**WORK TASK**
Copy every line of the data that contains the string "Jornadas".

□ □ □ □

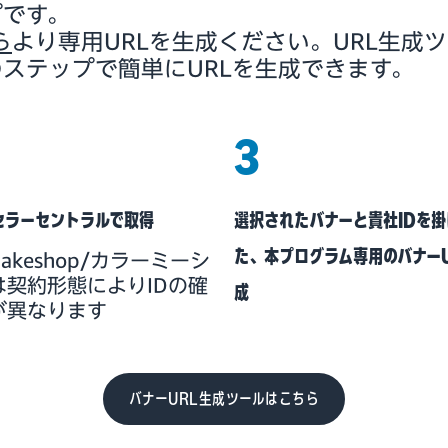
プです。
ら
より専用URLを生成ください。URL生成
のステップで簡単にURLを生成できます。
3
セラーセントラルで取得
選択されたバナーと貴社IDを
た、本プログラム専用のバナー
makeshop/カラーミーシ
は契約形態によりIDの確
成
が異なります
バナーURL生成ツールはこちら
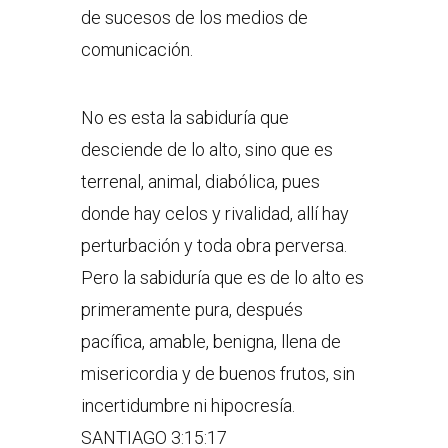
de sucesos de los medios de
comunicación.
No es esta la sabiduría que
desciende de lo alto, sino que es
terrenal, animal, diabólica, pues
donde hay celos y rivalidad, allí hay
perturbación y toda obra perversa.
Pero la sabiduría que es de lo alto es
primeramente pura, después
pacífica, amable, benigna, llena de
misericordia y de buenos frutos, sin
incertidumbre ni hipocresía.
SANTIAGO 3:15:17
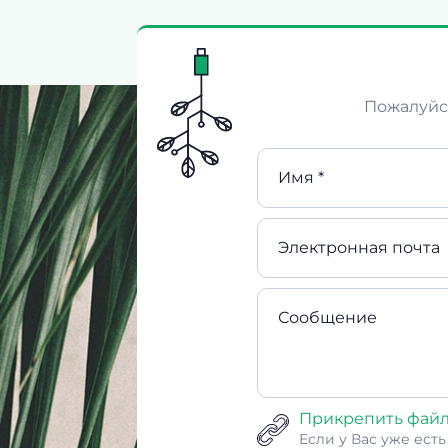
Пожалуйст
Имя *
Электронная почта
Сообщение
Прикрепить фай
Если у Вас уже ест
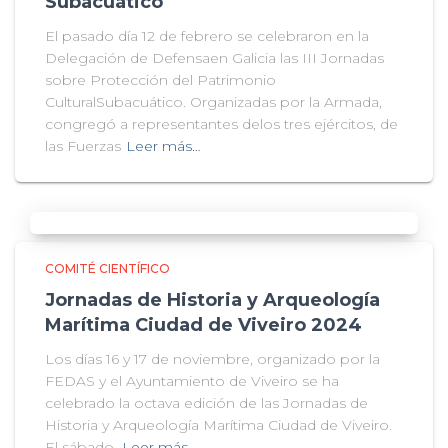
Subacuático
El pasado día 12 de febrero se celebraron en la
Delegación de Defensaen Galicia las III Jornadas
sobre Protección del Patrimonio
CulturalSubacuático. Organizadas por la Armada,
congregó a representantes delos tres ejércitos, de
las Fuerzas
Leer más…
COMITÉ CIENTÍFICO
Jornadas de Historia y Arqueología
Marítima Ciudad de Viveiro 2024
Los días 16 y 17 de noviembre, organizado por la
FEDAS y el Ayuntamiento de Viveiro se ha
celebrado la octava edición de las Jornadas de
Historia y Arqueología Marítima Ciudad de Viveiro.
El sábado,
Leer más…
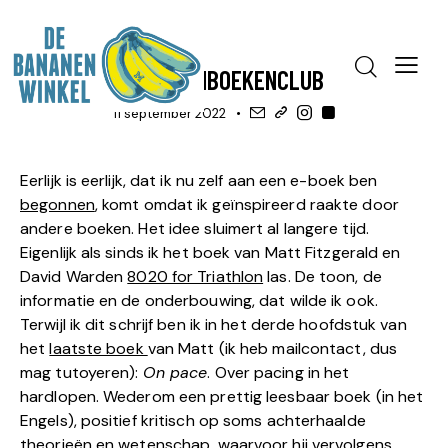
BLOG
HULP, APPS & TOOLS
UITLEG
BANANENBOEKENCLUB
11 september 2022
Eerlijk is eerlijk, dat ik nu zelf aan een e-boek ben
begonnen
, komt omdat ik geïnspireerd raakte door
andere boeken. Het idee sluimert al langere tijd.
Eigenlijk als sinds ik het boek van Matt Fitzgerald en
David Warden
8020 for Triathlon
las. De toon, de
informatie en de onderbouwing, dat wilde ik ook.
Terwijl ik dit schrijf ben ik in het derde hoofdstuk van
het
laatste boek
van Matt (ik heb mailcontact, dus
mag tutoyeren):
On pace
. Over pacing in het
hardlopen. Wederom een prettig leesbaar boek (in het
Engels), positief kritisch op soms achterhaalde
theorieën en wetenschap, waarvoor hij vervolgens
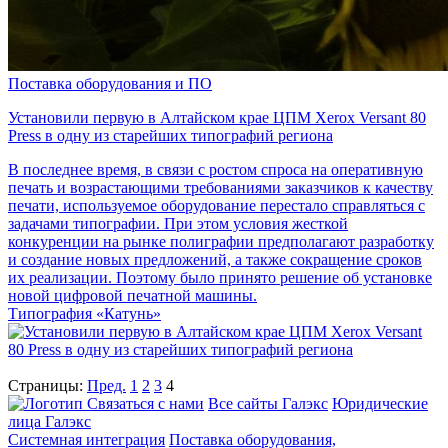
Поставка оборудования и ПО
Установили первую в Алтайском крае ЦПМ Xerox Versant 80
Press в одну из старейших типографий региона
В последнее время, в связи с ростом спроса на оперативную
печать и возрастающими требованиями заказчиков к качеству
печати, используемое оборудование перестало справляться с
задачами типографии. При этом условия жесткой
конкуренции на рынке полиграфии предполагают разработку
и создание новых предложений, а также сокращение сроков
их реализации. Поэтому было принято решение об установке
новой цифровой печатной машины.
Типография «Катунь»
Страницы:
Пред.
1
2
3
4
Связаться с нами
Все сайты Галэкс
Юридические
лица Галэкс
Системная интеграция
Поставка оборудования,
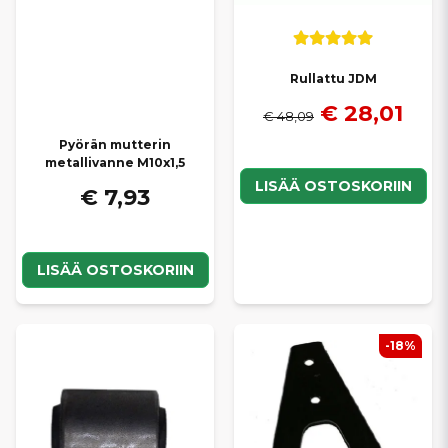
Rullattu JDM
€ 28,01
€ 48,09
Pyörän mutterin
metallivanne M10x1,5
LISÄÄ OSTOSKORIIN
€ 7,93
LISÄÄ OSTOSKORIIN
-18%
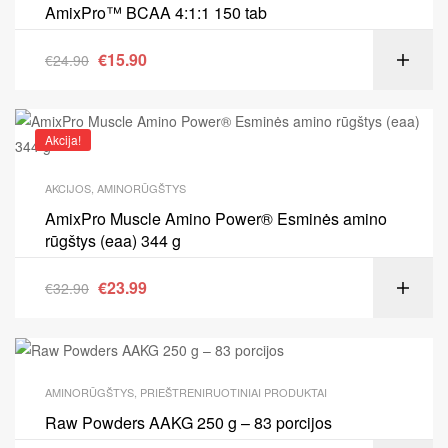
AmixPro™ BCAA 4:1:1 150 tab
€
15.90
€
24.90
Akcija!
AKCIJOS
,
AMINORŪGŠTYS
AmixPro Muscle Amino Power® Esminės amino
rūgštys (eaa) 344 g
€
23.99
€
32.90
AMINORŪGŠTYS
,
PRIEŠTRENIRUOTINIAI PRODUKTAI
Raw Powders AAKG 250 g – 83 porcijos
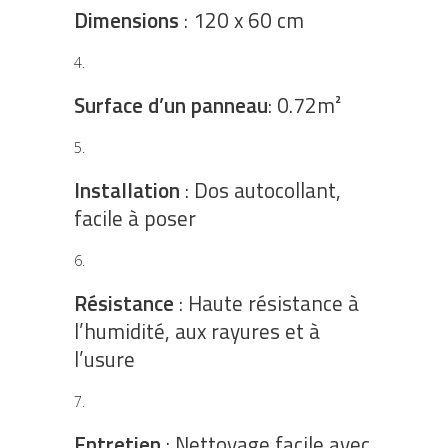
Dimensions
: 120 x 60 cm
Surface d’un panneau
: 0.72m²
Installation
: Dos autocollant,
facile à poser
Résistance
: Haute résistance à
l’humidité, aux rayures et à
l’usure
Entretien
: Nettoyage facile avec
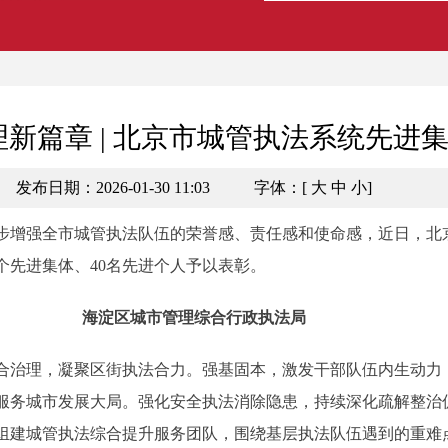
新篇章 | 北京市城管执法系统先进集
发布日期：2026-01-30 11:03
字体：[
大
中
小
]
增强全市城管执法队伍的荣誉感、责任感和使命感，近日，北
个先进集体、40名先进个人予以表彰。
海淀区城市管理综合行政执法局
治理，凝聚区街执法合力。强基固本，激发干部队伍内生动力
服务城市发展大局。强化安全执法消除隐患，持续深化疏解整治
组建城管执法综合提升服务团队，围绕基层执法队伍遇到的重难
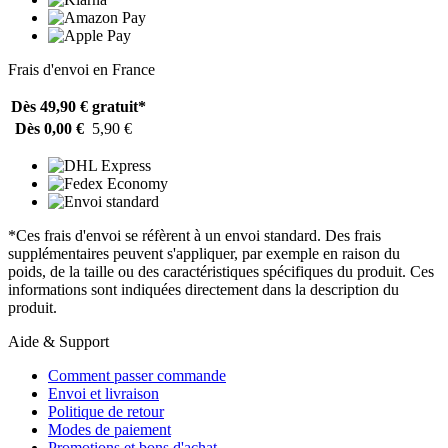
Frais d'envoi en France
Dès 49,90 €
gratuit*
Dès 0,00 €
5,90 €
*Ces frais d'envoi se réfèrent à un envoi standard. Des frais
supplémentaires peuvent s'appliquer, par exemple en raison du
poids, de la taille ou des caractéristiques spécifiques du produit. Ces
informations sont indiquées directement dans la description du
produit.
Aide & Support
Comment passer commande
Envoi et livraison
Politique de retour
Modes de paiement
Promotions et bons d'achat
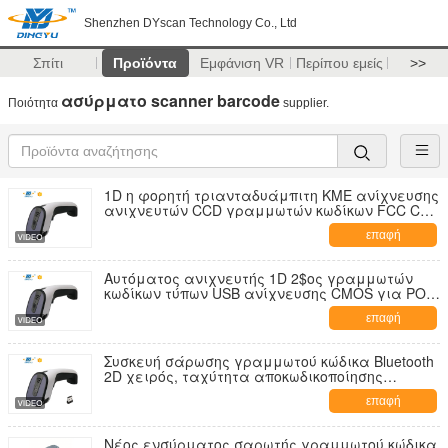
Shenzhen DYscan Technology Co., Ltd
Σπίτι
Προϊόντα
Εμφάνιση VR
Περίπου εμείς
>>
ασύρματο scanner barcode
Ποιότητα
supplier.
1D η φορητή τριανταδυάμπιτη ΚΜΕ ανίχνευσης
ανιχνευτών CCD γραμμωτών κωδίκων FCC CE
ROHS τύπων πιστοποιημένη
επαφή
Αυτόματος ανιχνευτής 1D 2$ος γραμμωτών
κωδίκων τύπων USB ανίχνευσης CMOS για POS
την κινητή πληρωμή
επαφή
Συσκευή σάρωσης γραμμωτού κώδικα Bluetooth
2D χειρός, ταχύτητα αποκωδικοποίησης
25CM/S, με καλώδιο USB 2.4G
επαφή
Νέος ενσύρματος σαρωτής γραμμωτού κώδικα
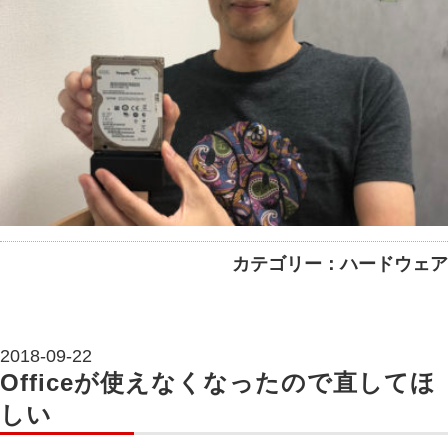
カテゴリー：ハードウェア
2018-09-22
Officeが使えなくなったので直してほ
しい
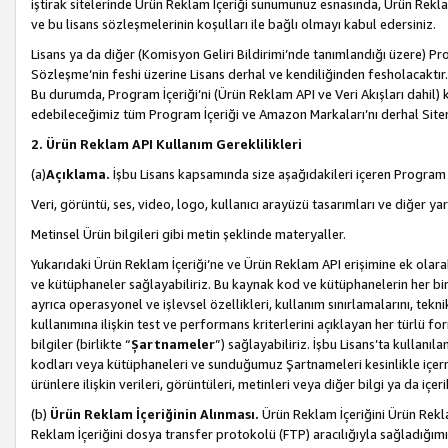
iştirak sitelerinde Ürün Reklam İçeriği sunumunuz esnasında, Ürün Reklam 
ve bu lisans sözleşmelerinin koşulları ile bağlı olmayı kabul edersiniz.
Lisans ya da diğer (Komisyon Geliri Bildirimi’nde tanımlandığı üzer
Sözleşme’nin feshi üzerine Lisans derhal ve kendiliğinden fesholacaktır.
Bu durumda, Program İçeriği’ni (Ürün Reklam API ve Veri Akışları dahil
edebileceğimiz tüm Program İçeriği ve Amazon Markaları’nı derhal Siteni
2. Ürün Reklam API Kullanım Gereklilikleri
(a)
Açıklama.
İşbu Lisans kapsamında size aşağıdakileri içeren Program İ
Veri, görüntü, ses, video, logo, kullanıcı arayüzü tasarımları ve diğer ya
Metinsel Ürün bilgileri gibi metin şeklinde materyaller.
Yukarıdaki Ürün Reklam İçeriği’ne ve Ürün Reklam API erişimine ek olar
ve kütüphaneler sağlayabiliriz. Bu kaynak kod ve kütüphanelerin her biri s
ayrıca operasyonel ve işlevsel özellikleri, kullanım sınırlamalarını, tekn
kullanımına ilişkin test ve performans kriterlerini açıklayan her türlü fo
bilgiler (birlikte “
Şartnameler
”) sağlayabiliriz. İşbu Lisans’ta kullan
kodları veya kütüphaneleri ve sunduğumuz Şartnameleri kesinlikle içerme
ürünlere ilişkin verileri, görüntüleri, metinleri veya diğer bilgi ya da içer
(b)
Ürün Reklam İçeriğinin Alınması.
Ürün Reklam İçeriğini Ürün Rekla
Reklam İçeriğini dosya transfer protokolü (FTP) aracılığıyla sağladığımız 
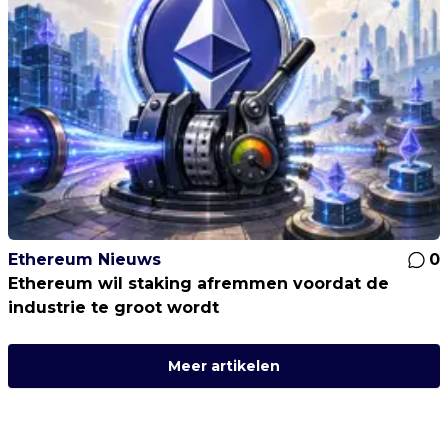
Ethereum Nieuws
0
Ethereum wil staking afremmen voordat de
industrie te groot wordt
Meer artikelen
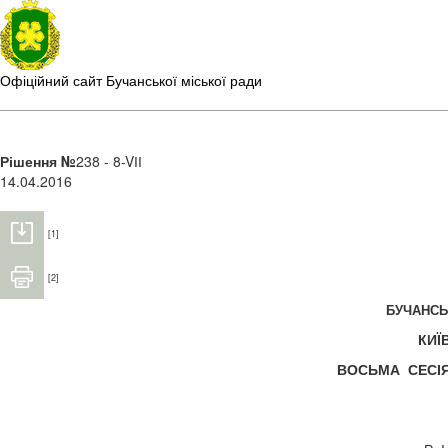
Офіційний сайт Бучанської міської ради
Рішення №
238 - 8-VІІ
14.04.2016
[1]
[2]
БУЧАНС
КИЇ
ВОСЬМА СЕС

□ □ □ □

**THE COMPLETED TASK**
Delegación de Defensaen Galicia las III Jornadas
Jornadas de Historia y Arqueología
celebrado la octava edición de las Jornadas de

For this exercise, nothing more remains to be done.